Clarkson's citizenship was not the only thing questioned by the clerk. Marina Clarkson speaks fluent English, but with a slight accent. However, the clerk complimented Gavin, not Marina, for his command of the language. That left Marina wondering: "Why are you complimenting him on his English?"


----------



## MzRhonda (Dec 1, 2018)

This can’t be true


----------



## Godsdaughter001 (Dec 1, 2018)

Welcome to America. 

Land of the dumb fuchs.


----------



## Atthatday (Dec 1, 2018)

In order to be deemed qualified for this job, you must be able to name all 50 of the states in Amerikkka.


----------



## urbanchic (Dec 1, 2018)

How embarrassing


----------



## Petal26 (Dec 6, 2018)

Leeda.the.Paladin said:


> Clarkson's citizenship was not the only thing questioned by the clerk. Marina Clarkson speaks fluent English, but with a slight accent. However, *the clerk complimented Gavin, not Marina, for his command of the language.* That left Marina wondering: "Why are you complimenting him on his English?"


----------



## Ms. Tarabotti (Dec 6, 2018)

MzRhonda said:


> This can’t be true



Unfortunately, it probably is. People don't seem to know basic geography or the names of the states anymore.

They see New Mexico and only concentrate on the Mexico part, hence the compliment on how well Gavin Clarkson speaks English


----------



## Bklynqueen (Dec 6, 2018)

What an ignoramus.


----------



## GinnyP (Dec 7, 2018)

Petal26 said:


>


  I was looking for this gif when I read about B. Smith husband dating while she’s temporarily ill.


----------



## naturalgyrl5199 (Dec 7, 2018)

Bklynqueen said:


> What an ignoramus.


They'd be disciplined if they worked for me.
Poor Performance. PERIOD.


----------



## intellectualuva (Dec 7, 2018)

Atthatday said:


> In order to be deemed qualified for this job, you must be able to name all 50 of the states in Amerikkka.



This! I'm willing to go so far as make it multiple choice or something. Lmao. To see 'New Mexico' in writing and still think it's a foreign country. Come on.


----------



## Enyo (Dec 9, 2018)

Not surprised.

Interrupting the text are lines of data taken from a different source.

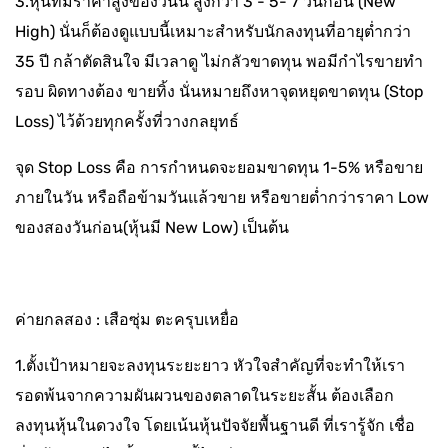
3.หุ้นที่มีราคาสูงของวันนี้ สูงกว่า 3 - 5- 7 วันก่อน (New
High) นั่นก็ต้องดูแบบนี้เหมาะสำหรับนักลงทุนที่อายุต่ำกว่า
35 ปี กล้าตัดสินใจ มีเวลาดู ไม่กลัวขาดทุน พอมีกำไรขายทำ
รอบ ผิดทางต้อง ขายทิ้ง นั่นหมายถึงหาจุดหยุดขาดทุน (Stop
Loss) ไว้ด้วยทุกครั้งที่วางกลยุทธ์
จุด Stop Loss คือ การกำหนดจะยอมขาดทุน 1-5% หรือขาย
ภายในวัน หรือถือข้ามวันแล้วขาย หรือขายต่ำกว่าราคา Low
ของสองวันก่อน(หุ้นมี New Low) เป็นต้น
ค่ายกลสอง : เสือซุ่ม ตะครุบเหยื่อ
1.ตั้งเป้าหมายจะลงทุนระยะยาว หัวใจสำคัญที่จะทำให้เรา
รอดพ้นจากความผันผวนของตลาดในระยะสั้น ต้องเลือก
ลงทุนหุ้นในดวงใจ โดยเน้นหุ้นปัจจัยพื้นฐานดี ที่เรารู้จัก เชื่อ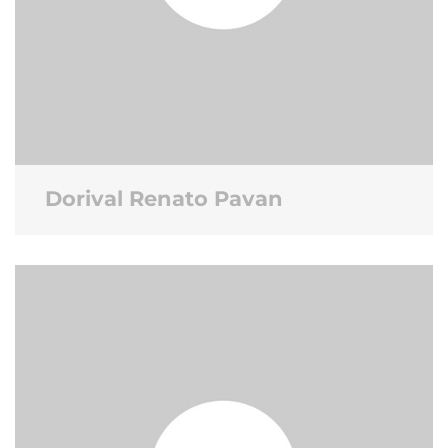
Dorival Renato Pavan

I have had so many American people ask me what the currency here in Hawaii is and renew their passports prior to arriving in Honolulu.


----------



## FemmeCreole (Dec 14, 2018)

What is taught in American schools?


----------



## Laela (Dec 14, 2018)

OK, they're supposed  to blend in but obviously there was a glitch in the historical data uploaded into those 2 aliens. 
lol


----------